Ice Qube has a new version out to mitigate an improper authentication and unprotected storage of credentials vulnerabilities in its Thermal Management Center, according to a report with NCCIC.
Successful exploitation of these vulnerabilities, discovered by Maxim Rupp, could allow an attacker to gain unauthorized access to configuration files or obtain sensitive information.
An environmental software management platform, all versions of the Thermal Management Center prior to 4.13 suffer from the remotely exploitable vulnerabilities.
In one vulnerability, the web application does not properly authenticate users, which may allow an attacker to gain access to sensitive information.
CVE-2017-14026 is the case number assigned to this vulnerability, which has a CVSS v3 base score of 8.6.
In another vulnerability, passwords are stored in plaintext in a file that is accessible without authentication.
CVE-2017-16714 is the case number assigned to this vulnerability, which has a CVSS v3 base score of 8.6.

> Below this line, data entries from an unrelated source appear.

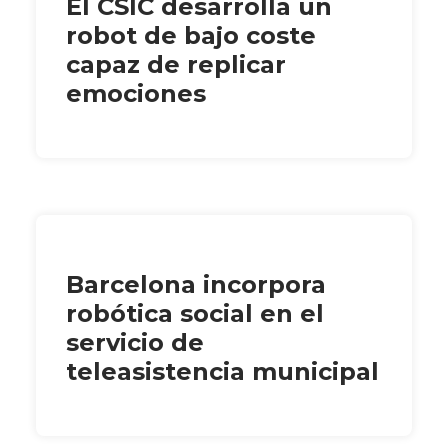
El CSIC desarrolla un
robot de bajo coste
capaz de replicar
emociones
Barcelona incorpora
robótica social en el
servicio de
teleasistencia municipal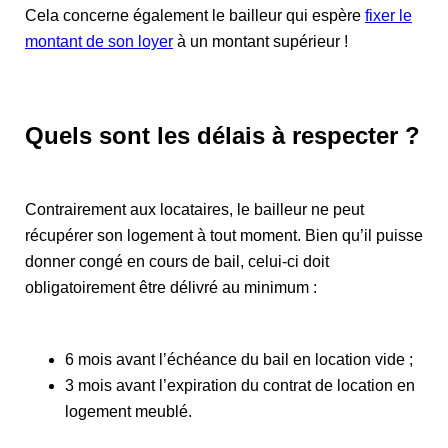
Cela concerne également le bailleur qui espère
fixer le
montant de son loyer
à un montant supérieur !
Quels sont les délais à respecter ?
Contrairement aux locataires, le bailleur ne peut
récupérer son logement à tout moment. Bien qu’il puisse
donner congé en cours de bail, celui-ci doit
obligatoirement être délivré au minimum :
6 mois avant l’échéance du bail en location vide ;
3 mois avant l’expiration du contrat de location en
logement meublé.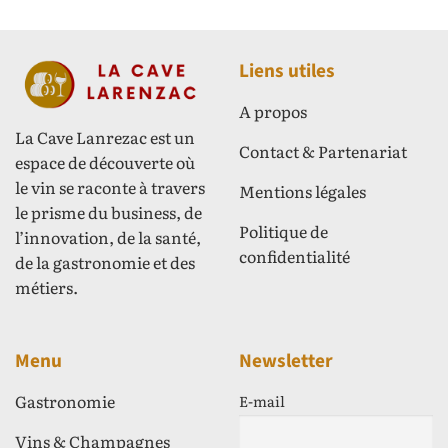
Liens utiles
A propos
La Cave Lanrezac est un
Contact & Partenariat
espace de découverte où
le vin se raconte à travers
Mentions légales
le prisme du business, de
Politique de
l’innovation, de la santé,
confidentialité
de la gastronomie et des
métiers.
Menu
Newsletter
Gastronomie
E-mail
Vins & Champagnes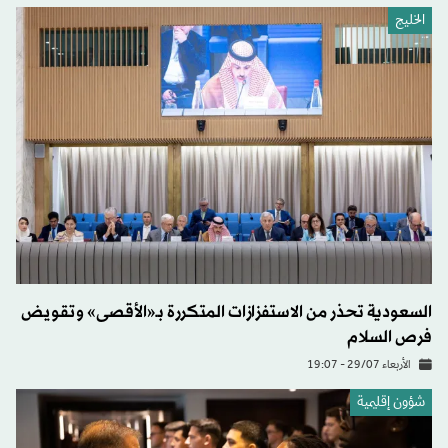
الخليج
السعودية تحذر من الاستفزازات المتكررة بـ«الأقصى» وتقويض
فرص السلام
الأربعاء 29/07 - 19:07
شؤون إقليمية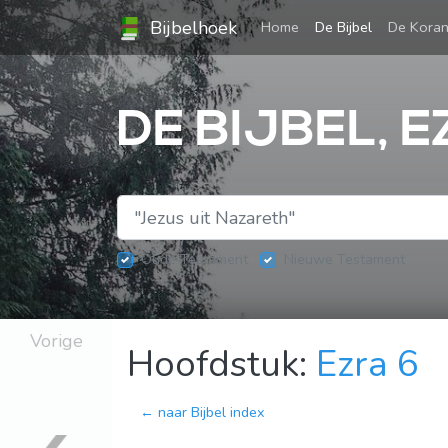
Bijbelhoek
(current)
Home
De Bijbel
De Kora
DE BIJBEL, E
Oude Testament
Nieuwe Testament
Vorige
Hoofdstuk:
Ezra 6
← naar Bijbel index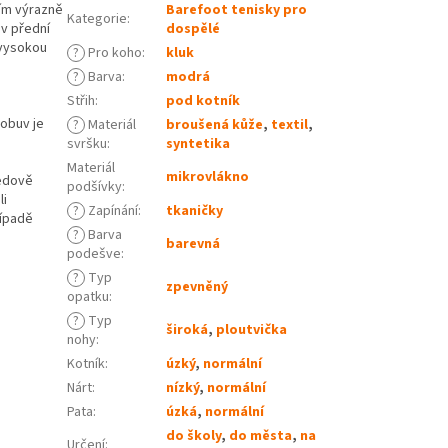
ím výrazně
Barefoot tenisky pro
Kategorie
:
v přední
dospělé
 vysokou
?
Pro koho
:
kluk
?
Barva
:
modrá
Střih
:
pod kotník
 obuv je
?
Materiál
broušená kůže
,
textil
,
svršku
:
syntetika
Materiál
mikrovlákno
ledově
podšívky
:
li
?
Zapínání
:
tkaničky
řípadě
?
Barva
barevná
podešve
:
?
Typ
zpevněný
opatku
:
?
Typ
široká
,
ploutvička
nohy
:
Kotník
:
úzký
,
normální
Nárt
:
nízký
,
normální
Pata
:
úzká
,
normální
do školy
,
do města
,
na
Určení
: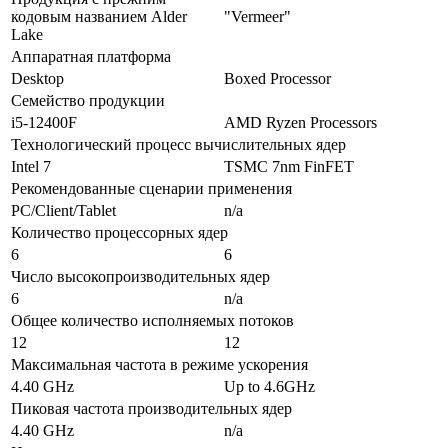
кодовым названием Alder
"Vermeer"
Lake
Аппаратная платформа
Desktop
Boxed Processor
Семейство продукции
i5-12400F
AMD Ryzen Processors
Технологический процесс вычислительных ядер
Intel 7
TSMC 7nm FinFET
Рекомендованные сценарии применения
PC/Client/Tablet
n/a
Количество процессорных ядер
6
6
Число высокопроизводительных ядер
6
n/a
Общее количество исполняемых потоков
12
12
Максимальная частота в режиме ускорения
4.40 GHz
Up to 4.6GHz
Пиковая частота производительных ядер
4.40 GHz
n/a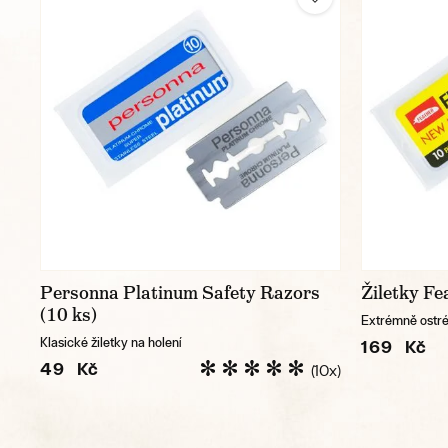
Personna Platinum Safety Razors
Žiletky Fe
(10 ks)
Extrémně ostré 
Klasické žiletky na holení
169 Kč
49 Kč
(10x)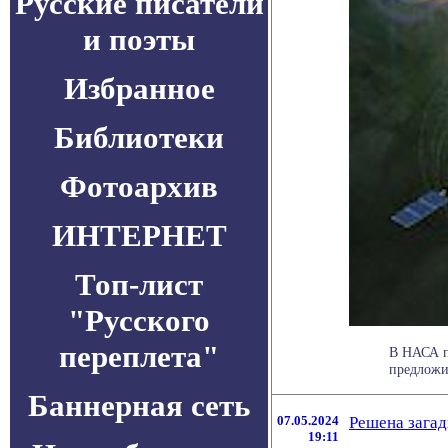
Русские писатели
и поэты
Избранное
Библиотеки
Фотоархив
ИНТЕРНЕТ
Топ-лист
"Русского
переплета"
В НАСА п
предложи
Баннерная сеть
07.05.2024
Решена загад
19:11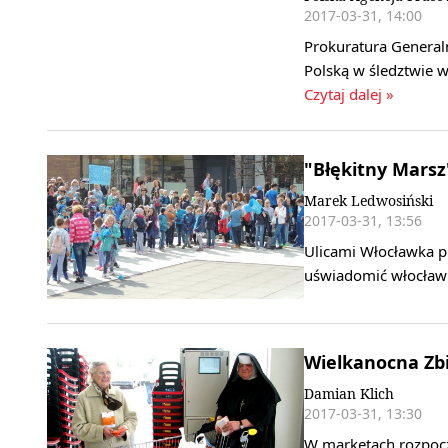
2017-03-31, 14:00
Prokuratura General
Polską w śledztwie w
Czytaj dalej »
"Błękitny Mars
Marek Ledwosiński
2017-03-31, 13:56
Ulicami Włocławka pr
uświadomić włocławi
Wielkanocna Zb
Damian Klich
2017-03-31, 13:30
W marketach rozpocz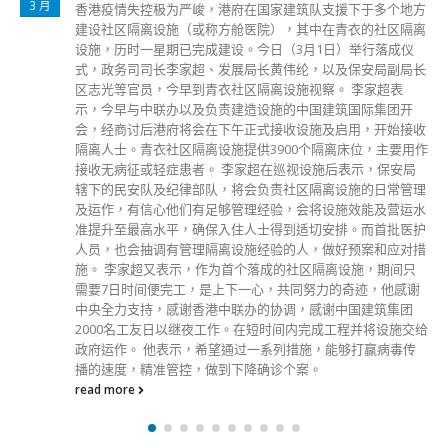
12 月
惩教署昨日（17日）在赤柱职员训练院举行学员结业会操。保
安局局长邓炳强出席结业仪式，检阅28名惩教主任及114名二
级惩教助理。 邓炳强致辞时表示，惩教署是香港刑事司法体
系的重要一环，一直致力为在囚人士提供安全稳妥的羁管环
境。在过去一年，香港在香港国安法、完善选举制度，以及
「爱国者治港」的多重保护下，成功回到「一国两制」的正确
轨道，社会得以在短时间内由乱变治、正本清源，期间惩教人
员紧守岗位，勇敢面对围墙内外的各种挑战，严防反中乱港分
子死灰复燃，是维持香港稳定的中流砥柱。 他指出，自去年
起大量「黑暴」相关的人士被羁押入惩教院所，还押人数创10
年新高。惩教署凭借具前瞻性的考量，及早灵活调配资源，有
部署地将这些在囚人士安排至不同院所收押，提升管理效能。
这些人当中，部分思想激进、反中乱港，与外部组织狼狈为
奸，企图于监狱内部树立势力，散播各种假消息及危害国家安
全的种子。他们曾经尝试于狱中建立特权、招揽追随者，挑战
惩教署的管治。有赖一众专业及训练有素的惩教人员，无畏无
惧地打击不法活动，成功防止监狱变成反中乱港基地。 邓炳
强赞扬惩教署一直以「先惩后教」的原则推动多种与时并进的
更生工作，有策略地构建全方位的更生计划。有见近年因「黑
暴」而引起的青少年暴力问题，惩教署临床心理学家设计了名
为「青少年研习所」的辅导服务，让青少年在囚人士调整思维
模式，加强守法观念。与此同时，惩教署与警务处共创新猷，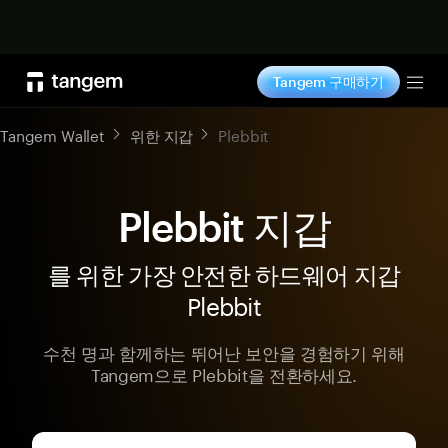
지금 구매하기
Tangem 구매하기
Tog
Tangem Wallet
위한 지갑
Plebbit
Plebbit 지갑
를 위한 가장 안전한 하드웨어 지갑
Plebbit
수천 명과 함께하는 뛰어난 보안을 경험하기 위해
Tangem으로 Plebbit을 전환하세요.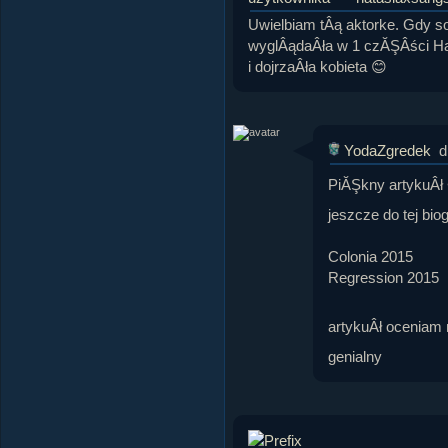
Uwielbiam tÂą aktorke. Gdy s
wyglÂądaÂła w 1 czĂŞÂści Harr
i dojrzaÂła kobieta 😊
YodaZgredek
d
PiĂŞkny artykuÂ
jeszcze do tej biog
Colonia 2015
Regression 2015
artykuÂł oceniam 
genialny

The product sees use in the commercial facilities, critical manufacturing, energy, and water sectors. It also sees action on a global basis.
No known public exploits specifically target these vulnerabilities. However, an attacker with low skill level could leverage the vulnerabilities.
Ice Qube recommends users of affected versions upgrade to the latest version of Thermal Management Center v4.13 or newer, which can be obtained by emailing Technical Support or by calling Technical Support at 724-837-7600.